Jurisprudence sur le Crédit d’Impôt Recherche

R&D en Suisse

Publié le 17 octobre 2017

Arrêt n°16PA03430 – Cour Administrative d’Appel de PARIS 2e chambre – 6 mai 2017

Cet arrêt d’appel propose une nouvelle illustration de différentes problématiques fiscales très actuelles s’agissant du Crédit d’Impôt Recherche (CIR) :

 

  • Nature d’une demande de restitution de CIR :

• L’instruction d’une demande de remboursement d’un crédit d’impôt recherche (cf. article 199 ter B du Code Général des Impôts) s’analyse comme une réclamation contentieuse (cf. article L. 190 du livre des procédures fiscales).
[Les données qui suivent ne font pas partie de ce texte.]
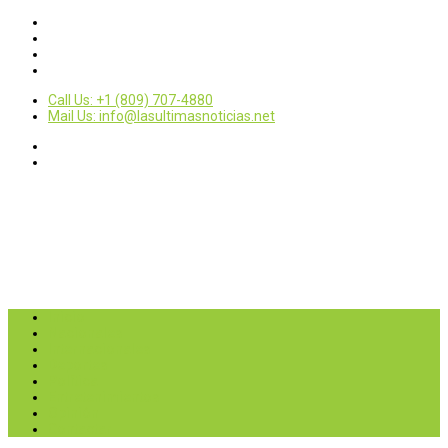
Call Us: +1 (809) 707-4880
Mail Us: info@lasultimasnoticias.net
Inicio
Nacionales
Internacionales
Deportes
Política
Entretenimientos
Opinión
Contactar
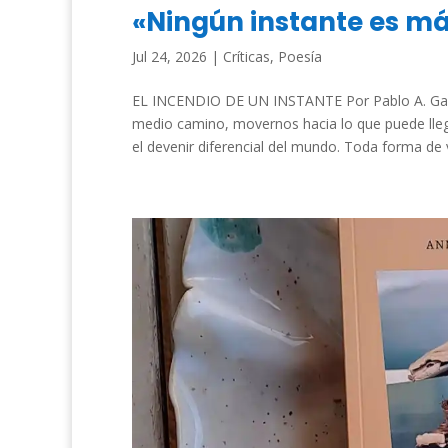
«Ningún instante es má
Jul 24, 2026
|
Críticas
,
Poesía
EL INCENDIO DE UN INSTANTE Por Pablo A. Garc
medio camino, movernos hacia lo que puede lleg
el devenir diferencial del mundo. Toda forma de vi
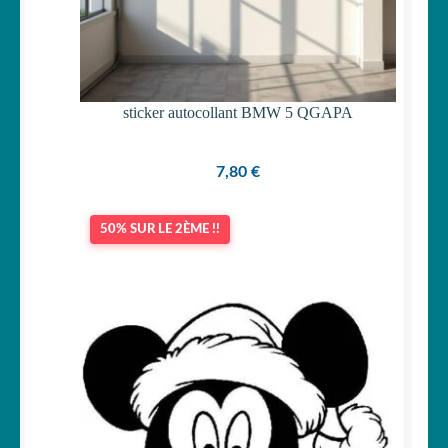
sticker autocollant BMW 5 QGAPA
7,80
€
50% SUR LE 2ÈME !!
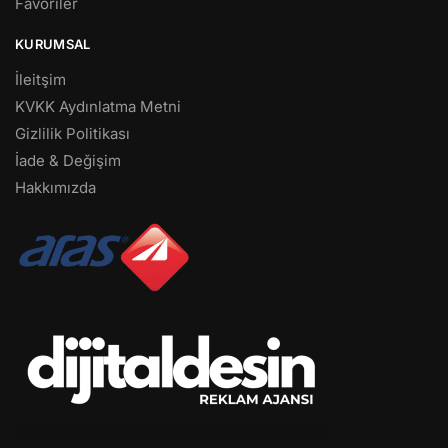
Favoriler
KURUMSAL
İleitşim
KVKK Aydınlatma Metni
Gizlilik Politikası
İade & Değişim
Hakkımızda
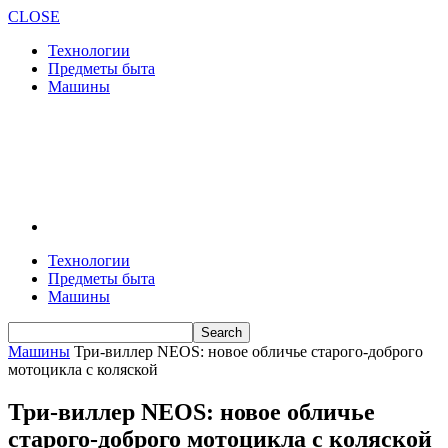
CLOSE
Технологии
Предметы быта
Машины
Технологии
Предметы быта
Машины
Машины
Три-виллер NEOS: новое обличье старого-доброго
мотоцикла с коляской
Три-виллер NEOS: новое обличье
старого-доброго мотоцикла с коляской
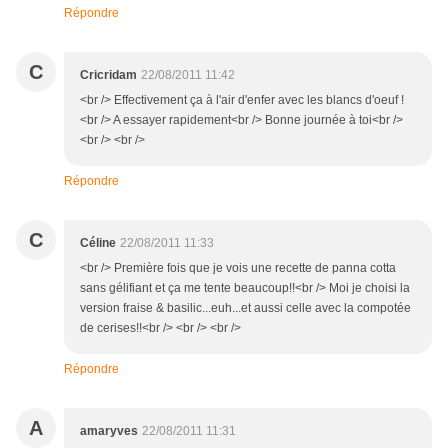
Répondre
C
Cricridam
22/08/2011 11:42
<br /> Effectivement ça à l'air d'enfer avec les blancs d'oeuf !
<br /> A essayer rapidement<br /> Bonne journée à toi<br />
<br /> <br />
Répondre
C
Céline
22/08/2011 11:33
<br /> Première fois que je vois une recette de panna cotta
sans gélifiant et ça me tente beaucoup!!<br /> Moi je choisi la
version fraise & basilic...euh...et aussi celle avec la compotée
de cerises!!<br /> <br /> <br />
Répondre
A
amaryves
22/08/2011 11:31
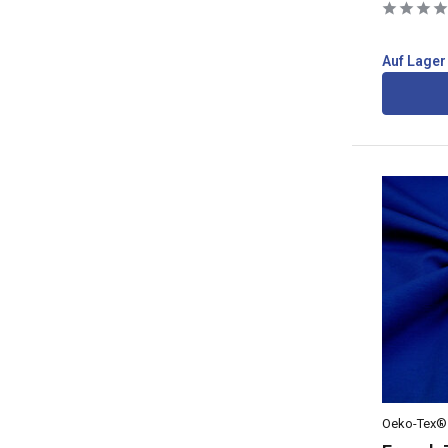
Auf Lager
Oeko-Tex®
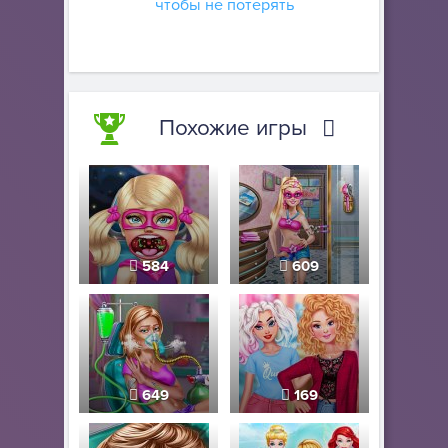
чтобы не потерять
Похожие игры
584
609
649
169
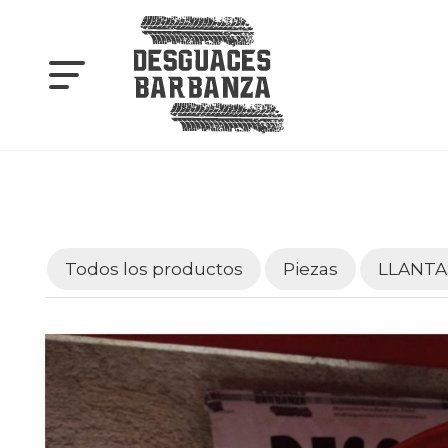
Todos los productos
Piezas
LLANTA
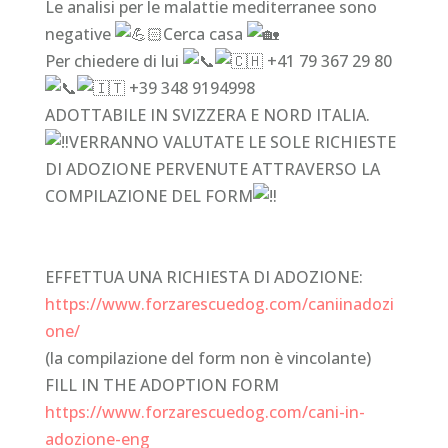
Le analisi per le malattie mediterranee sono
negative
Cerca casa
Per chiedere di lui
+41 79 367 29 80
+39 348 9194998
ADOTTABILE IN SVIZZERA E NORD ITALIA.
VERRANNO VALUTATE LE SOLE RICHIESTE
DI ADOZIONE PERVENUTE ATTRAVERSO LA
COMPILAZIONE DEL FORM
EFFETTUA
UNA RICHIESTA DI ADOZIONE:
https://www.forzarescuedog.com/caniinadozi
one/
(la compilazione del form non è vincolante)
FILL IN THE ADOPTION FORM
https://www.forzarescuedog.com/cani-in-
adozione-eng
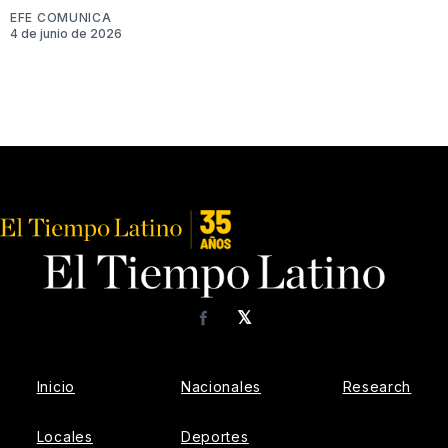
EFE COMUNICA
4 de junio de 2026
𝕏
Facebook
Inicio
Nacionales
Research
Locales
Deportes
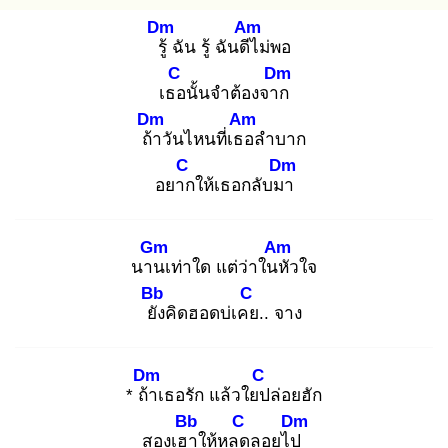
Dm
Am
รู้
ฉัน รู้ ฉันดีไ
ม่พอ
C
Dm
เธอ
นั้นจำต้องจาก
Dm
Am
ถ้า
วันไหนที่เธอ
ลำบาก
C
Dm
อยาก
ให้เธอกลับมา
Gm
Am
นาน
เท่าใด แต่ว่าในหั
วใจ
Bb
C
ยัง
คิดฮอดบ่เคย
.. จาง
Dm
C
* ถ้า
เธอรัก แล้วใยป
ล่อยฮัก
Bb
C
Dm
สองเฮา
ให้หลุด
ลอยไป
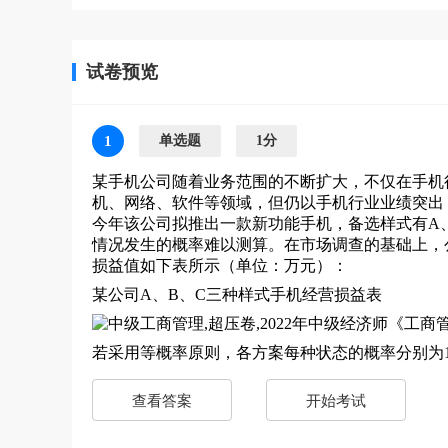
试卷预览
1
单选题
1分
某手机公司随着业务范围的不断扩大，不仅在手机
机、网络、软件等领域，但仍以手机行业业绩突出
今年该公司拟推出一款新功能手机，备选样式有A
情况发生的概率难以测算。在市场调查的基础上，
损益值如下表所示（单位：万元）：
某公司A、B、C三种样式手机经营损益表
若采用等概率原则，各方案每种状态的概率分别为1
查看答案
开始考试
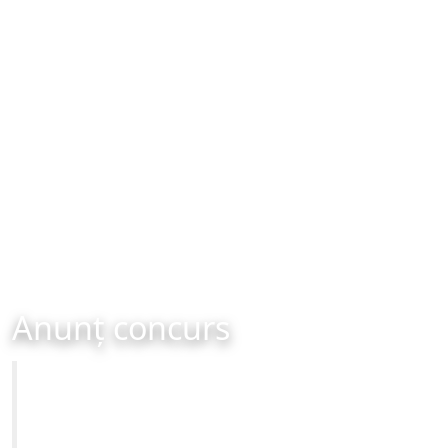
Anunț concurs
Primăria Municipiului Brașov
Anulare Concurs de proiecte de management organizat
pentru Centrul Cultural Apollonia Hirscher Braşov -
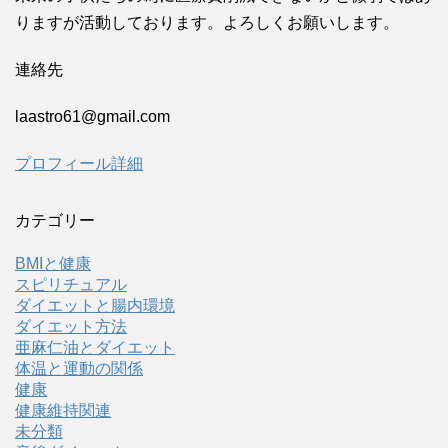
りますが活動しております。よろしくお願いします。
連絡先
laastro61@gmail.com
プロフィール詳細
カテゴリー
BMIと健康
スピリチュアル
ダイエットと腸内環境
ダイエット方法
亜麻仁油とダイエット
体温と運動の関係
健康
健康維持関連
未分類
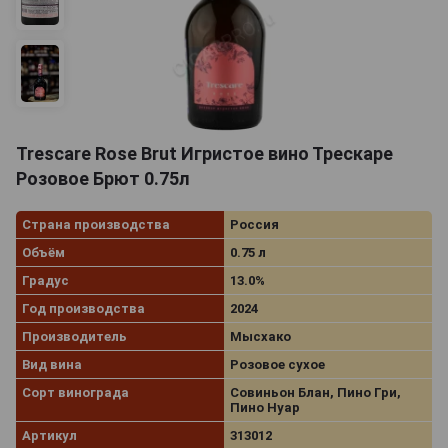
Trescare Rose Brut Игристое вино Трескаре
Розовое Брют 0.75л
Страна производства
Россия
Объём
0.75 л
Градус
13.0%
Год производства
2024
Производитель
Мысхако
Вид вина
Розовое сухое
Сорт винограда
Совиньон Блан, Пино Гри,
Пино Нуар
Артикул
313012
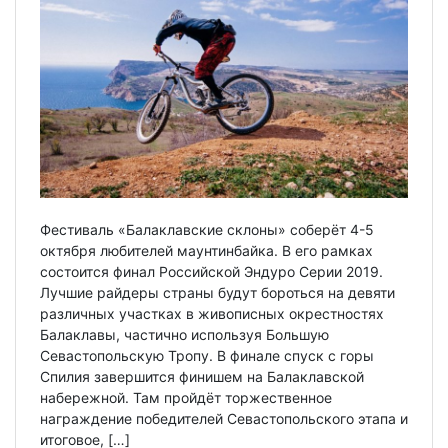
Фестиваль «Балаклавские склоны» соберёт 4-5
октября любителей маунтинбайка. В его рамках
состоится финал Российской Эндуро Серии 2019.
Лучшие райдеры страны будут бороться на девяти
различных участках в живописных окрестностях
Балаклавы, частично используя Большую
Севастопольскую Тропу. В финале спуск с горы
Спилия завершится финишем на Балаклавской
набережной. Там пройдёт торжественное
награждение победителей Севастопольского этапа и
итоговое, […]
• Les garanties propres aux vérifications de comptabilité ne trouvent pas à s’appliquer dans le cadre de l’instruction d’une demande de remboursement de crédit d’impôt recherche (procédure contentieuse).

 

  •  Retraitement du CIR d’un sous-traitant agréé :

• Les dépenses exposées pour la réalisation d’opérations de recherche confiées à des prestataires agréés ouvrent droit, pour le donneur d’ordre, à un crédit d’impôt dans la limite des plafonds prévus par l’article 244 quater B du Code Général des Impôts (CGI).

• Corrélativement, les prestataires agréés doivent déduire les sommes ainsi reçues de la base de calcul de leur propre crédit d’impôt recherche.

• Peu importe l’« esprit de la Loi » invoqué par le contribuable déclarant, « sans qu’il y ait lieu de se référer aux travaux parlementaires ayant présidé à l’adoption de ces dispositions législatives, dès lors qu’elles ne comportent aucune ambiguïté (la société agréée) n’est pas fondée à soutenir, sur le fondement de la loi fiscale, qu’elle pouvait prendre en compte ces sommes dans la base de calcul de son propre crédit d’impôt recherche, et ce, alors même que les entreprises clientes auraient renoncé à bénéficier du crédit d’impôt recherche à raison des sommes qu’elle leur a facturées ».

 

  • Sur la faculté d’opposer une prise de position formelle cf. articles L 80 A et L80 B du Livre des Procédures Fiscales :

• Rappel des faits de l’espèce : le service vérificateur avait admis, s’agissant du CIR de l’année 2009, que les sommes reçues des donneurs d’ordre étrangers ne devaient pas être déduites de l’assiette des dépenses éligibles au titre du CIR.

• Cependant, la faculté d’opposabilité d’une prise de position formelle de l’administration fiscale n’est offerte qu’en cas de rehaussement.

• Or, au cas particulier, la société prestataire n’est pas fondée à opposer une prise de position formelle issue d’un contrôle précédent, car en l’espèce, il n’y a pas de rehaussement, mais simplement un refus de remboursement d’un crédit d’impôt (procédure contentieuse).